Scientific classification
- Kingdom: Animalia
- Phylum: Mollusca
- Class: Gastropoda
- Subclass: Caenogastropoda
- Order: Littorinimorpha
- Family: Rostellariidae
- Genus: Tibia
- Species: T. insulaechorab
- Binomial name: Tibia insulaechorab Röding, 1798
- Synonyms: Rostellaria brevirostris Schumacher, 1817; Rostellaria curvirostra Lamarck, 1816; Rostellaria dentula Perry, 1811; Rostellaria magna Mörch, 1852; Rostellum ternatanum Montfort, 1810; Tibia luteostoma Angas, 1878;

= Tibia insulaechorab =

- Genus: Tibia
- Species: insulaechorab
- Authority: Röding, 1798
- Synonyms: Rostellaria brevirostris Schumacher, 1817, Rostellaria curvirostra Lamarck, 1816, Rostellaria dentula Perry, 1811, Rostellaria magna Mörch, 1852, Rostellum ternatanum Montfort, 1810, Tibia luteostoma Angas, 1878

Species of sea snail

Tibia insulaechorab, common name the Arabian tibia, is a species of sea snail, a marine gastropod mollusk in the family Rostellariidae. It is native to the Red Sea and the Horn of Africa.

==Taxonomy==
This species was first described by the German malacologist Peter Friedrich Röding in 1798, the type locality being the Red Sea. He gave it the name Tibia insulaechorab; it was at first included in the family Strombidae, but this large family was later split and the genus Tibia was transferred to the family Rostellariidae. A 2005 study by Sabine, concluded that Tibia was probably closely related to Terebellum, there being several well known morphological similarities between them.

==Description==
The shell can grow to a length of 200 mm, and the live snail can weigh about 450 g. The shell is elongated ovate, with a short body whorl and a narrowly conical spire with ten or more whorls. The smaller whorls are finely sculptured with transverse ridges; the larger whorls are nearly smooth. The large ovate aperture is whitish, contracted at the top by a transverse fold of the left lip. The outer lip is emarginated at its upper edge, and has about six blunt teeth on its lower edge. The beak is straight in young shells but becomes curved with age. The colour is some shade of brown or reddish-brown with a white or golden aperture.

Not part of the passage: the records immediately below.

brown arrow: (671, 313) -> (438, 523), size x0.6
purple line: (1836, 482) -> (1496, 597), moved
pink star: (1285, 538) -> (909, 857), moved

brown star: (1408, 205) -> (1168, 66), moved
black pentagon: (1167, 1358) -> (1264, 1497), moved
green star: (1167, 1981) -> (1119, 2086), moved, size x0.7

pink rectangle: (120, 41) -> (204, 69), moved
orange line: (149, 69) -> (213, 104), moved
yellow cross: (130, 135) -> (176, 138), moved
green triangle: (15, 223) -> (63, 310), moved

Because of their attractive appearance, these shells are highly sought after by shell collectors.

==Distribution==
Tibia insulaechorab is native to the western Indian Ocean. Its range extends from Madagascar and the east coast of Africa to the Red Sea, the Gulf of Aqaba, western India, and the Maldives.

==Ecology==
Members of this family are mostly herbivorous, browsing on delicate algae, or detritivores, swallowing sand in order to extract decomposing plant material.